Skills required for data center management
Time of issue:2022-11-04
Today, IT managers must be prepared for the various technologies required to manage and maintain data center facilities. They should ensure they understand the fundamentals of a data center environment that supports the combination of cloud computing, containerization, and artificial intelligence.
Implementing, operating, troubleshooting, and updating a hybrid IT setup brings many new issues and demands additional data center skills in terms of data center hardware requirements, security, and data collection. So, what skills should data center managers have?
1. Selection and management of cloud platforms
As cloud computing adoption grows, administrators must understand how the infrastructure, platform, and software work, the different advantages and disadvantages of public, private, and hybrid cloud setups, and any hardware needed to support the cloud platform.
Data center managers should choose a cloud computing environment suitable for their organization's long-term use. And Microsoft, Amazon, IBM, Salesforce, SAP and Oracle offer a variety of services, so managers need to understand a proper assessment process.
If managers need a robust cloud platform, they must ensure that the technology supports consistent image deployment, interface management, architectural standards and open application programming interfaces (APIs), such as AWS' Simple Storage Service API.
At a basic level, managers should know how to use cloud management software for application migration, virtual machine imaging, configuration, performance monitoring, and security. Relying on cloud computing technology, managers must understand how cloud computing architecture fits into their data center and how it can be used to their organization's advantage from a storage and application performance perspective.
2. Application management change process
Cloud computing is changing the way administrators deliver, monitor and maintain applications. Administrators need data center skills to manage more modular application setups that rely on pooled resources rather than installing programs on each server.
Managers must be familiar with the concepts behind microservices, the difference between containerization and virtual machines, and how to use orchestration as a key automation tool to ensure continuous and secure application operations. They can look into docker-based containerization, using LXC/LXD as an alternative to some Linux distributions, especially Ubuntu.
The advent of microservices and container technology means that managers need to be aware of the latest hardware that supports the architecture. In addition to automation software, administrators should learn how to build infrastructure with low latency, research how to properly scale resources, and figure out the best way to organize APIs and compute storage.
Admins should also look into Kubernetes for container management. Kubernetes developers are enhancing its capabilities, including simplified cluster management, container storage interfaces, third-party device monitoring plugins, and CoreDNS support.
3. Security Shifts to Data First
Device, application and database security is now the second layer of information security. Regardless of where managers store data, or if the data is managed by a third party, security must be the number one concern.
Managers must evaluate their data protection framework and put information security at the forefront of their security strategy. This requires established security baselines, defined audit scope and objectives, and properly installed data protection software.
Combining data loss prevention software with a digital rights management program can help managers build a framework for prioritizing information for use across the organization.
If managers want to get more hands-on with security, they can build skills in network testing, risk analysis, software testing, and security documentation. The ability to proactively predict, patch, and protect data from external threat actors is an essential part of a data-first framework.
4. DevOps is powered by software
Executives need to increase DevOps support and collaboration to improve their data center skills. A poorly implemented DevOps system can create chaos in a production environment. Software-based checks and balances should catch problems, so performance and runtime issues don't propagate throughout the operating environment.
These checks and balances use more flexible operations, so administrators should evaluate operational processes and determine if they support agile workflows. And when it comes to application support and production environments, it's important to understand whether the software layer is frequently updated or plagued by unresolved bugs.
Managers should also understand infrastructure as code (IAC). Infrastructure as Code (IAC) provides users with a higher-level, more general-purpose, and more descriptive language for provisioning and deploying software processes within a data center. This means that managers use software rather than hardware to manage much of the technology stack.

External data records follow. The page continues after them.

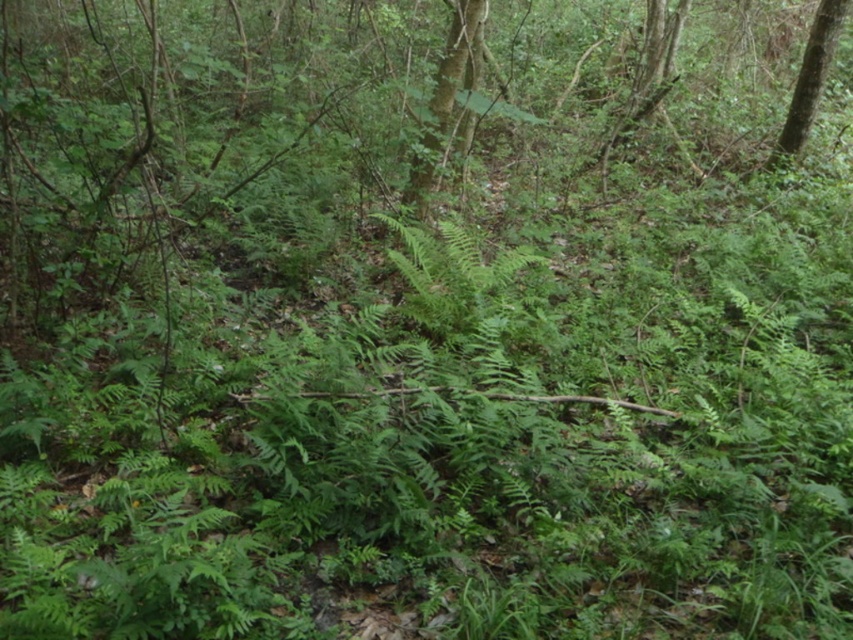 This screenshot has height=640, width=853. In order to click on green leafy tree at upper center in this screenshot , I will do `click(450, 99)`.

Is point (428, 170) positioned before point (810, 83)?

Yes, point (428, 170) is closer to viewer.

Which is in front, point (469, 129) or point (778, 144)?

Point (469, 129)

Locate an element on the screen. The image size is (853, 640). green leafy tree at upper center is located at coordinates coord(450,99). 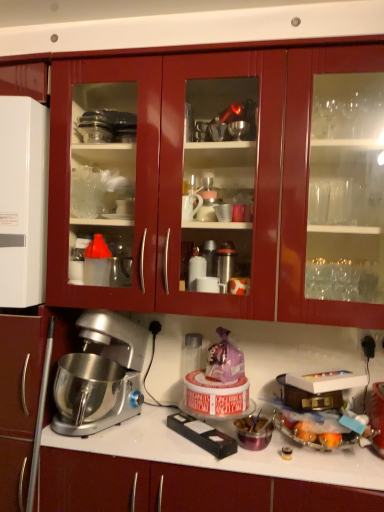 Question: From a real-world perspective, is satin silver countertop at center positioned above or below silver metallic mixer at lower left?

Choices:
 (A) below
 (B) above

Answer: (A)

Question: Is satin silver countertop at center bigger or smaller than silver metallic mixer at lower left?

Choices:
 (A) small
 (B) big

Answer: (B)

Question: Estimate the real-world distances between objects in this image. Which object is farther from the white glossy refrigerator at left, which appears as the first appliance when viewed from the top?

Choices:
 (A) satin silver countertop at center
 (B) silver metallic mixer at lower left
 (C) black plastic electrical outlet at upper right
 (D) glossy wood cabinets at upper center
 (E) translucent plastic container at lower right, the 1th appliance positioned from the bottom

Answer: (C)

Question: Which is nearer to the black plastic electrical outlet at upper right?

Choices:
 (A) white glossy refrigerator at left, which is the 2th appliance from bottom to top
 (B) silver metallic mixer at lower left
 (C) glossy wood cabinets at upper center
 (D) translucent plastic container at lower right, the second appliance in the top-to-bottom sequence
 (E) satin silver countertop at center

Answer: (D) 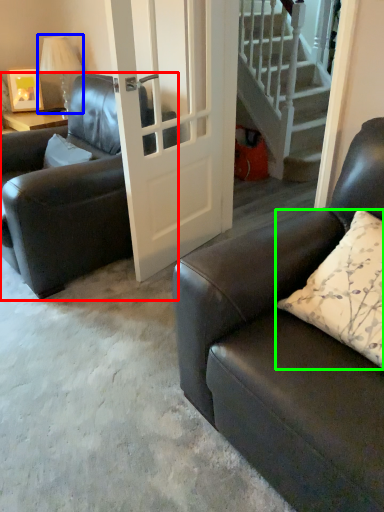 Question: Based on their relative distances, which object is farther from chair (highlighted by a red box)? Choose from lamp (highlighted by a blue box) and pillow (highlighted by a green box).

Choices:
 (A) lamp
 (B) pillow

Answer: (B) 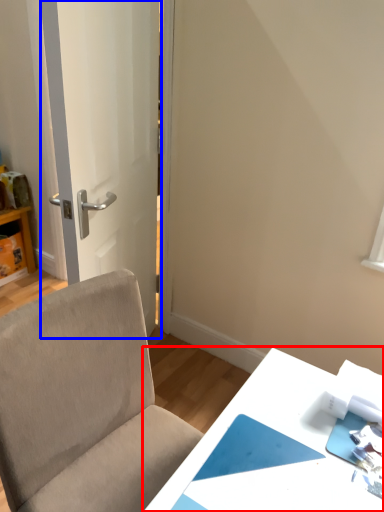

Software-based management provides managers with more scalable data center resources, but it requires more up-front testing and code-based troubleshooting to ensure hardware compatibility. The more familiar managers are with software-defined data center and virtual machine management, the easier it will be to support DevOps code and infrastructure.
5. The increase in AI requires new hardware
Artificial intelligence (AI), machine learning and deep learning capabilities will be more accessible to managers in 2019. Many organizations already use machine learning techniques in industries such as manufacturing that use pattern recognition to identify items that do not meet specifications.
This requires not only increased storage and processing power, but also suitable monitoring and data collection software. Managers must understand how these intelligent systems can help their business, identify some basic engines that meet their intended goals, and use one engine as a foundation. If an organization only uses AI without a defined use case, the ROI will be very low.
If an organization wants to run any AI-enhanced application, managers should ensure that the data center has the proper hardware (such as GPUs) and the knowledge to manage energy consumption. Running these high-performance applications can be beneficial to organizations, but GPU-based servers require more energy and power resources. Administrators should install GPU hardware so that it doesn't overwhelm servers or result in higher power bills.